Despite that early and rewarding exposure to rheumatology, Dr. Gravallese chose pathology as her specialty. In pathology, "there was a deep understanding of pathophysiologic disease mechanisms, and I felt that this was the area in which I might make the greatest impact in studying disease at the basic level. I first did an internship in internal medicine for 1 year at the Brigham and Women’s Hospital in Boston. Once I moved to pathology, I found that there was a keen appreciation for disease mechanism and a huge opportunity for basic investigation into disease mechanism."

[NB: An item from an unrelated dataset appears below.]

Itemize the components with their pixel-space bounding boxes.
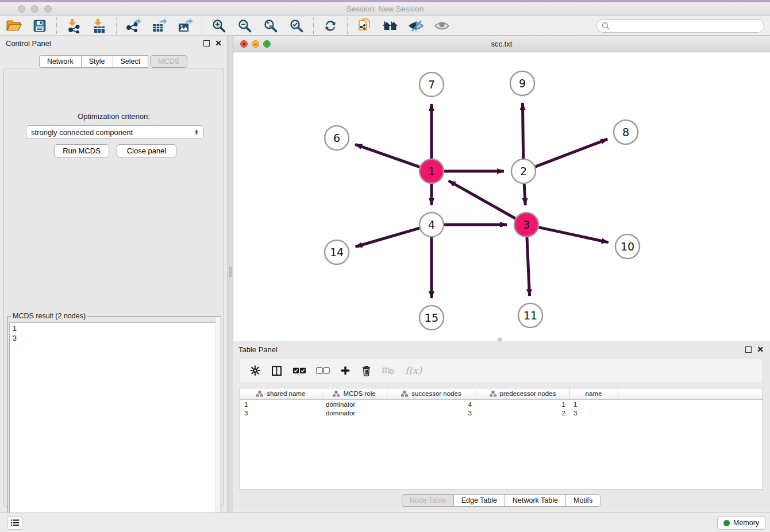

But an unmet need for contact with patients continued to pique her. "I desperately missed the contact with patients and the ability to interact closely with other physicians in the treatment of these patients." After her internal medicine internship from 1981 to 1982 at Brigham and Women’s Hospital in Boston, she undertook a residency in pathology from 1982 to 1984, where she worked with Dr. Joseph Corson, among others. The chief of surgical pathology, Dr. Corson had a special interest in "in the pathologic changes that occurred in the synovium in the rheumatic diseases and had been collecting interesting cases of synovial pathology for his entire career. I was able to work with him in a one-on-one fashion for several months, studying these cases and coming to an understanding of what was and what was not known about the pathogenesis of rheumatic diseases involving the synovium." This was the "eureka" moment that led her to choose rheumatology. From 1984 to 1986, she did 2 more years of internal medicine residency, followed by a rheumatology/immunology fellowship from 1986 to 1988 also at Brigham and Women’s.
Dr. Mittie K. Doyle, a researcher in Dr. Gravallese’s lab in 1994-1996 at the Harvard School of Public Health, also in Boston, noted that her long-time mentor "is actually triple boarded in pathology, internal medicine, and rheumatology."
Dr. Doyle noted that while she worked in Dr. Gravallese’s lab at the Harvard, the focus of her research was a "murine model of Lyme carditis.
"She has made major scientific contributions to the field of rheumatology, specifically in her pursuit to understand the pathogenesis of bone erosion and remodeling in inflammatory arthritis. Along the way, she continues to find the time to mentor young medical students, graduate students, and fellows," said Dr. Doyle, who is director of clinical development in immunology at Johnson & Johnson in Spring House, Penn.
"We met in 1993, when I began my rheumatology fellowship at the Brigham. I was immediately impressed by her superior clinical skills, particularly given her dedication to her innovative basic laboratory work. Ellen’s background in pathology, combined with her clinical expertise, makes her a quintessential translational medicine scientist," Dr. Doyle noted.
But wait, there is another side to Dr. Gravallese. With her husband, Dr. M. Timothy Hresko, she has raised two sons of whom she is immensely proud.
To her young mentors who sometimes lived with Dr. Gravallese’s family while between apartments, the business of parenting while maintaining a cutting-edge research career may have looked easy. But it was not.
"My husband had just left on a trip to a European meeting ... very early the next morning my older son, who was about 7 at the time, woke up short of breath and announced that he was ‘having a heart attack.’ It was croup, and I had to take him urgently to the ER. He was treated, and when we arrived home, I found that our hot-water heater had burst and flooded the basement and our power was out. Just as I had arranged for all of the repairs, my younger son also developed croup."
She survived such back-to-back challenges on the home front with aplomb, even though Dr. Gravallese would be the last person to say so.
Perhaps it is the knowledge that she has survived domestic catastrophes that gave her the pluck needed for her current administrative duties.
Dr. Weinblatt called Dr. Gravallese someone who "remains optimistic about the future of academic medicine." Perhaps, it was that optimism that motivated her to become chief of the rheumatology division at UMass Medical School in 2006, which increased the demands of administration on her time. Since moving to her duties as the chief of rheumatology, "I now focus on the administration of the division but continue to spend much of my time in basic and translational research efforts in RA and bone, and in the study and treatment of patients with rheumatoid arthritis. I see patients with our rheumatology fellows and am involved in the training of medical students, graduate students, and postdoctoral fellows in multiple venues."